The 2026 Met Gala asked a very big question: Is fashion art?
Women of color answered: “Let me show you what art really is.”
Because of all the discourse, all the billionaire controversy, all the “Fashion Is Art” analysis, the clearest argument on those museum steps came through the bodies, silhouettes, references, and risk-taking of women who understood the importance of showing up.
Tyla came in dripping with peacock-colored drama. Beyoncé returned after nearly a decade and turned anatomy into royalty with her daughter by her side. SZA looked like a golden myth built from memory, nature, and fabric. Doechii made burgundy feel dangerous, ceremonial, and completely her own. Cardi B showed up sick, with a fever, and still gave the carpet a Marc Jacobs fever dream.
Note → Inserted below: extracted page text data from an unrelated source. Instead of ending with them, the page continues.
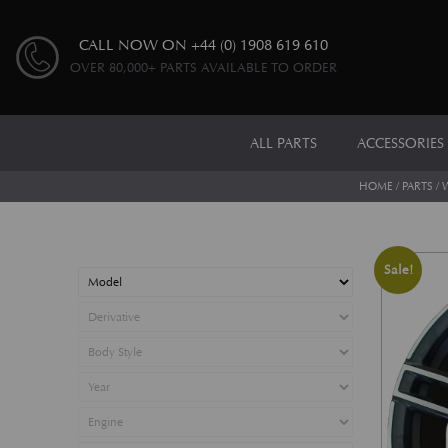
CALL NOW ON
+44 (0) 1908 619 610
OVER 80,000+ PARTS AVAILABLE TO ORDER
ALL PARTS
ACCESSORIES
HOME
/
PARTS
/
Sale!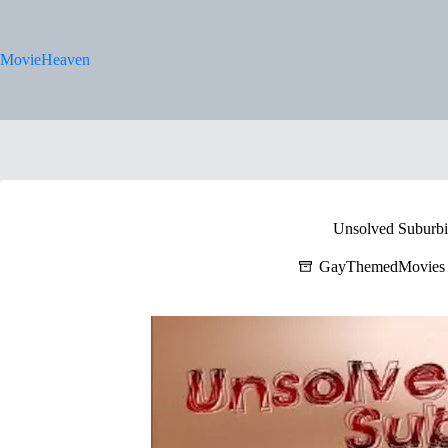
Skip
to
content
MovieHeaven
Unsolved Suburbi
GayThemedMovies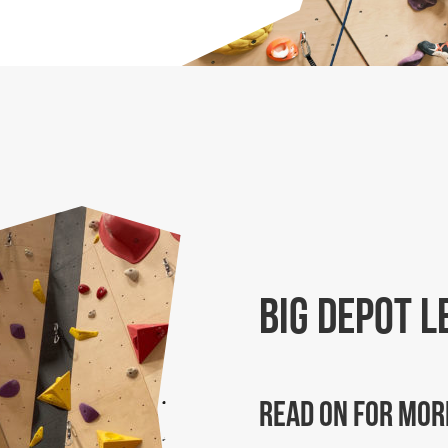
Big Depot L
Read on for mor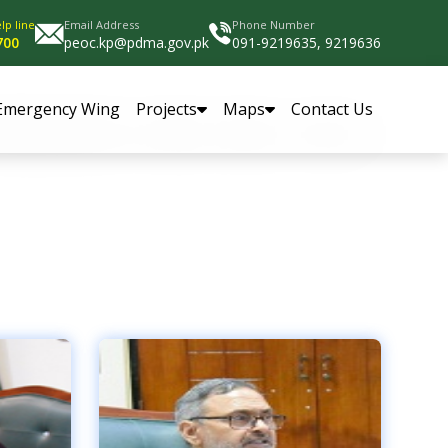
lp line
Email Address
Phone Number
700
peoc.kp@pdma.gov.pk
091-9219635, 9219636
Emergency Wing
Projects
Maps
Contact Us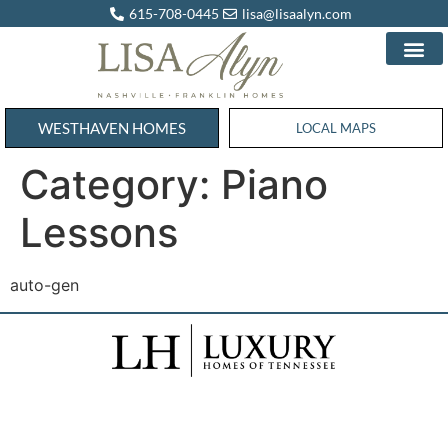
615-708-0445
lisa@lisaalyn.com
WESTHAVEN HOMES
WESTHAVEN HOMES
LOCAL MAPS
Category:
Piano
Lessons
auto-gen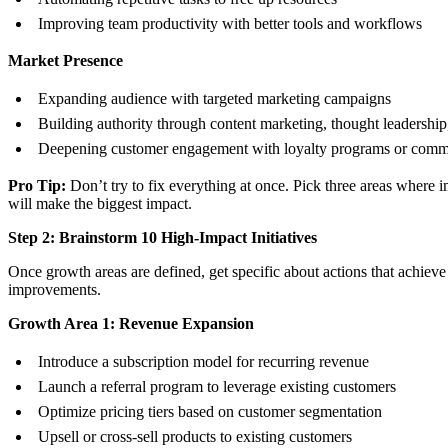
Improving team productivity with better tools and workflows
Market Presence
Expanding audience with targeted marketing campaigns
Building authority through content marketing, thought leadership
Deepening customer engagement with loyalty programs or comm
Pro Tip:
Don’t try to fix everything at once. Pick three areas where
will make the biggest impact.
Step 2: Brainstorm 10 High-Impact Initiatives
Once growth areas are defined, get specific about actions that achiev
improvements.
Growth Area 1: Revenue Expansion
Introduce a subscription model for recurring revenue
Launch a referral program to leverage existing customers
Optimize pricing tiers based on customer segmentation
Upsell or cross-sell products to existing customers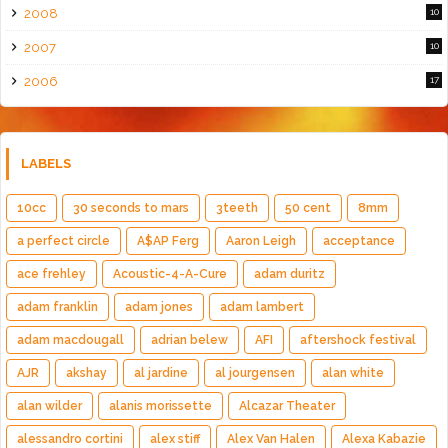
2008
10
2007
10
2006
17
LABELS
10cc
30 seconds to mars
3teeth
50 cent
8mm
a perfect circle
A$AP Ferg
Aaron Leigh
acceptance
ace frehley
Acoustic-4-A-Cure
adam duritz
adam franklin
adam jones
adam lambert
adam macdougall
adrian belew
AFI
aftershock festival
AJR
akshay
al jardine
al jourgensen
alan white
alan wilder
alanis morissette
Alcazar Theater
alessandro cortini
alex stiff
Alex Van Halen
Alexa Kabazie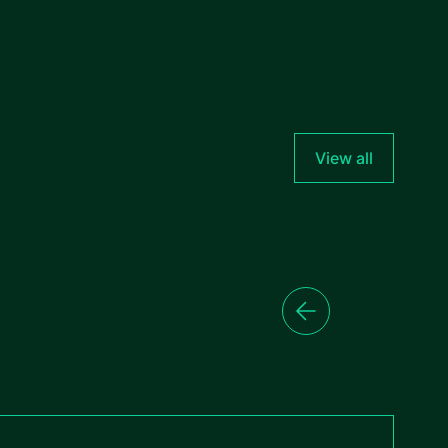
View all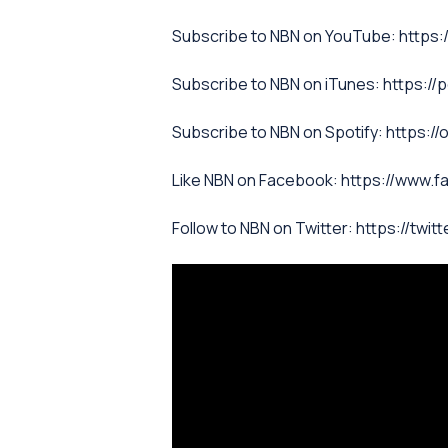
Subscribe to NBN on YouTube: htt
Subscribe to NBN on iTunes: https:/
Subscribe to NBN on Spotify: http
Like NBN on Facebook: https://www.
Follow to NBN on Twitter: https://twit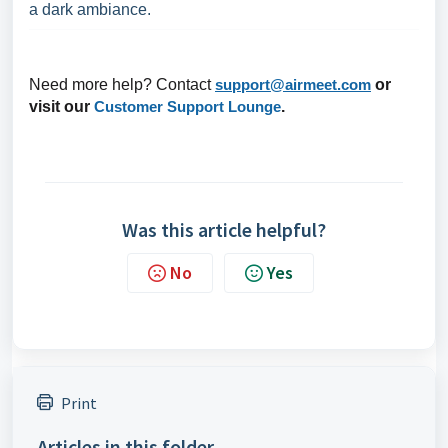
a dark ambiance.
Need more help? Contact
support@airmeet.com
or
visit our
Customer Support Lounge
.
Was this article helpful?
No
Yes
Print
Articles in this folder -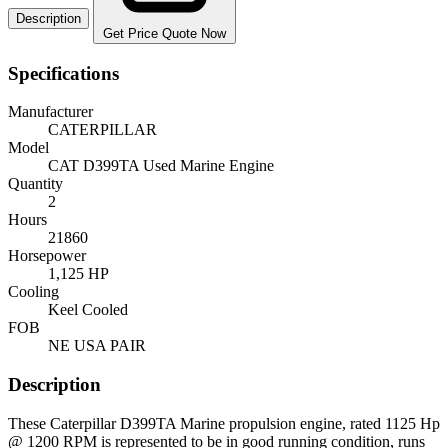
Description
Get Price Quote Now
Specifications
Manufacturer
CATERPILLAR
Model
CAT D399TA Used Marine Engine
Quantity
2
Hours
21860
Horsepower
1,125 HP
Cooling
Keel Cooled
FOB
NE USA PAIR
Description
These Caterpillar D399TA Marine propulsion engine, rated 1125 Hp
@ 1200 RPM is represented to be in good running condition, runs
So yes, the theme had everyone talking. But, as is often the case, women of color did the actual work.
The Met Gala asked if fashion is art, and women of color brought the evidence.
This year’s Met Gala centered on the Costume Institute exhibition “Costume Art,” with the dress code “Fashion Is Art.” According to CBS News, the gala’s co-chairs were Beyoncé, Nicole Kidman, Venus Williams, and Anna Wintour, with Jeff Bezos and Lauren Sánchez Bezos serving as honorary chairs. CBS also reported that the theme drew from the Met’s “Costume Art” exhibit, while the dress code asked guests to interpret “Fashion is Art.”
That context gave celebrities a wide brief. Some could treat fashion as painting if they felt like that was a good approach. Some could treat it as a sculpture. Some could treat it as a performance. Some could treat the body itself as a museum object.
According to Vogue, the exhibit’s focus gave attendees room to explore the classical body, anatomical references, naked dressing, drapery, and the dressed body as a concept. The publication wrote that Beyoncé “shut the red carpet down” in Olivier Rousteing, wearing a body-conscious dress with a skin-tone mesh base and a diamond skeleton that ran down to her fingers.
That was a good way of putting it. Women of color took the moment and rewrote it.
In other words, they made fashion speak volumes.
Beyoncé’s Met Gala return was anatomy, royalty, and total control.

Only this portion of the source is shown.